[Data section]:
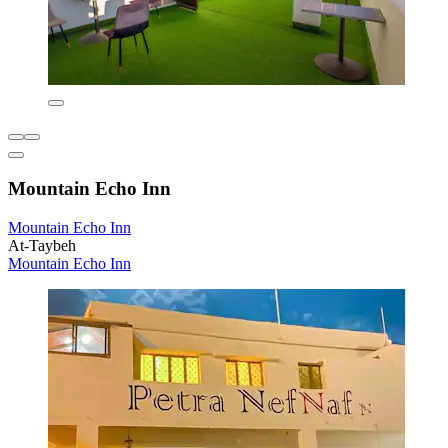
Mountain Echo Inn
Mountain Echo Inn
At-Taybeh
Mountain Echo Inn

[What to produce]:
Output the data above exactly; pictures do not belong in the copy.

[Result of the exercise]:
Mountain Echo Inn
Mountain Echo Inn
At-Taybeh
Mountain Echo Inn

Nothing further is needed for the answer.